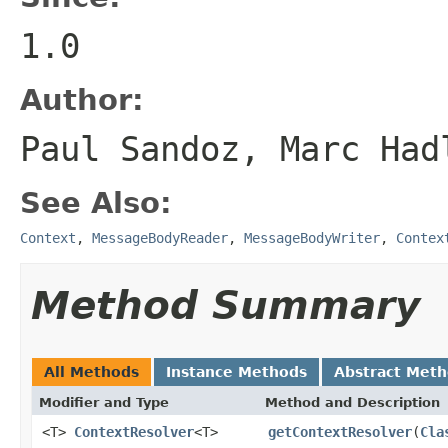
1.0
Author:
Paul Sandoz, Marc Had
See Also:
Context
,
MessageBodyReader
,
MessageBodyWriter
,
Contex
Method Summary
All Methods
Instance Methods
Abstract Met
Modifier and Type
Method and Description
<T>
ContextResolver
<T>
getContextResolver
(
Cla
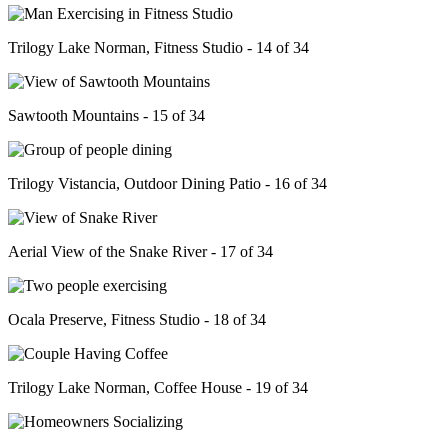
Trilogy Lake Norman, Fitness Studio - 14 of 34
Sawtooth Mountains - 15 of 34
Trilogy Vistancia, Outdoor Dining Patio - 16 of 34
Aerial View of the Snake River - 17 of 34
Ocala Preserve, Fitness Studio - 18 of 34
Trilogy Lake Norman, Coffee House - 19 of 34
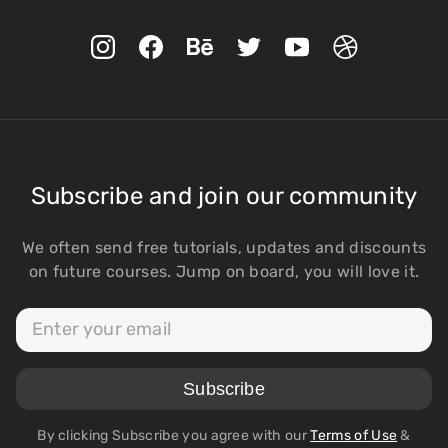
Subscribe and join our community
We often send free tutorials, updates and discounts
on future courses. Jump on board, you will love it.
By clicking Subscribe you agree with our
Terms of Use
&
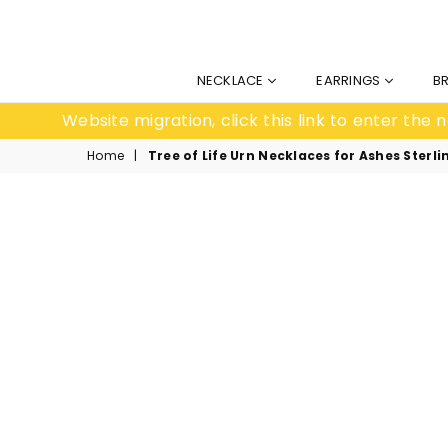
NECKLACE
EARRINGS
B
Website migration, click this link to enter th
Home
|
Tree of Life Urn Necklaces for Ashes Ste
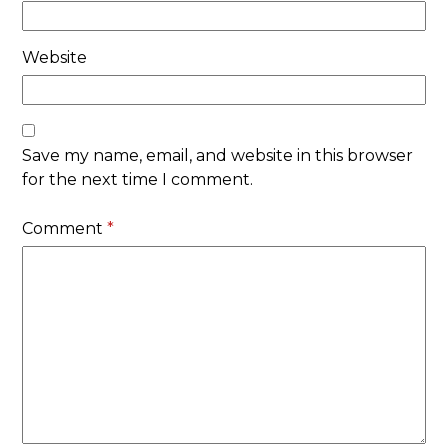
Website
Save my name, email, and website in this browser
for the next time I comment.
Comment
*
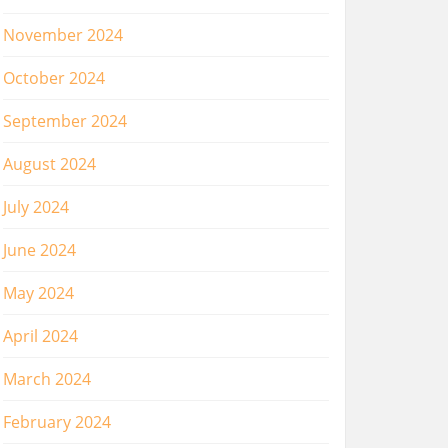
November 2024
October 2024
September 2024
August 2024
July 2024
June 2024
May 2024
April 2024
March 2024
February 2024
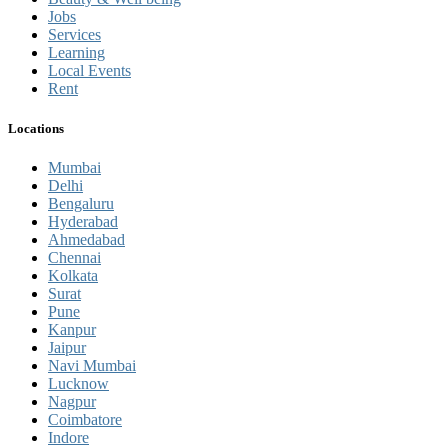
Jobs
Services
Learning
Local Events
Rent
Locations
Mumbai
Delhi
Bengaluru
Hyderabad
Ahmedabad
Chennai
Kolkata
Surat
Pune
Kanpur
Jaipur
Navi Mumbai
Lucknow
Nagpur
Coimbatore
Indore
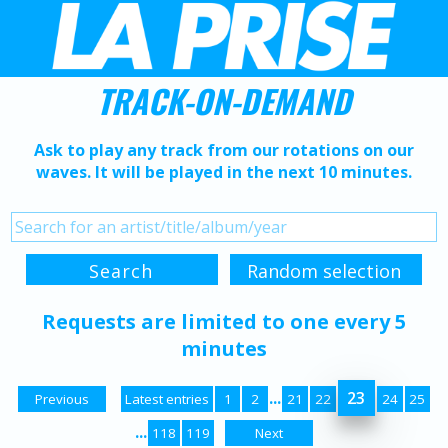
TRACK-ON-DEMAND
Ask to play any track from our rotations on our
waves. It will be played in the next 10 minutes.
Requests are limited to one every 5
minutes
...
23
Previous
Latest entries
1
2
21
22
24
25
...
118
119
Next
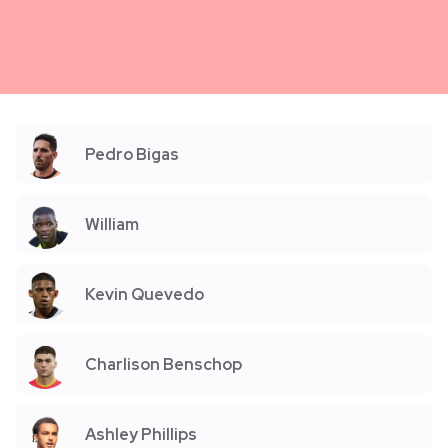
Pedro Bigas
William
Kevin Quevedo
Charlison Benschop
Ashley Phillips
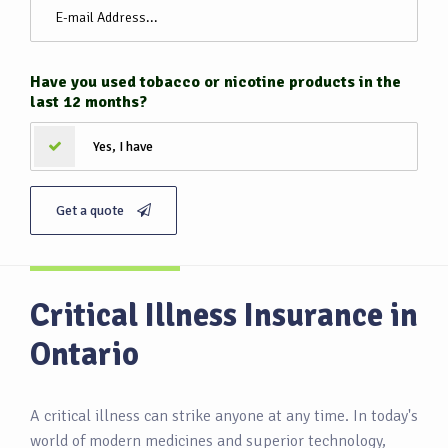
Have you used tobacco or nicotine products in the
last 12 months?
Yes, I have
Get a quote
Critical Illness Insurance in
Ontario
A critical illness can strike anyone at any time. In today's
world of modern medicines and superior technology,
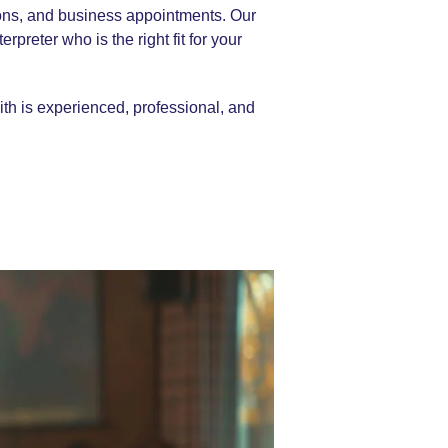
tions, and business appointments. Our
rpreter who is the right fit for your
ith is experienced, professional, and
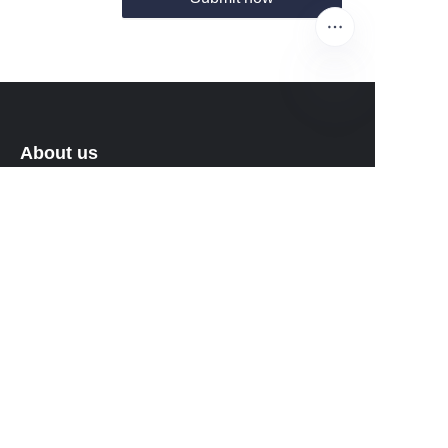
EN
About us
About waimao.163.com
About 163.com
Customer services
Help Center
Feedback
Sell on waimao.163.com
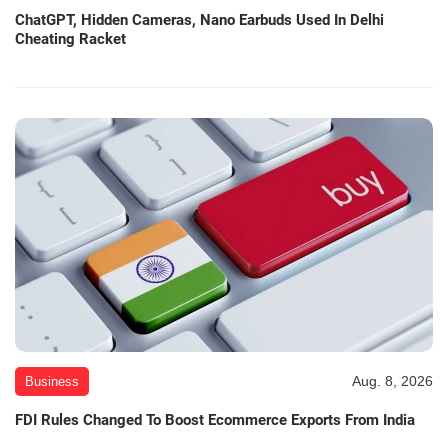
ChatGPT, Hidden Cameras, Nano Earbuds Used In Delhi
Cheating Racket
Aug. 8, 2026
Business
FDI Rules Changed To Boost Ecommerce Exports From India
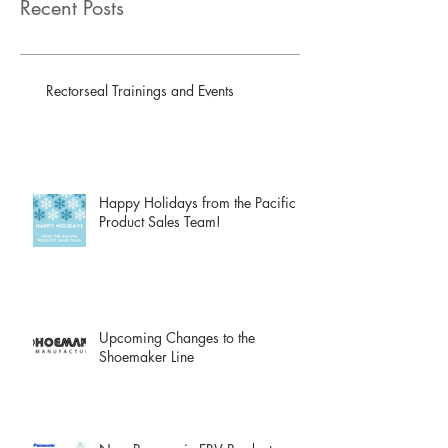
Recent Posts
Rectorseal Trainings and Events
Happy Holidays from the Pacific
Product Sales Team!
Upcoming Changes to the
Shoemaker Line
—————
> **Task objective**
Go through the records above and return every line that holds the string "About".

> **Exercise result**
About us
About waimao.163.com
About 163.com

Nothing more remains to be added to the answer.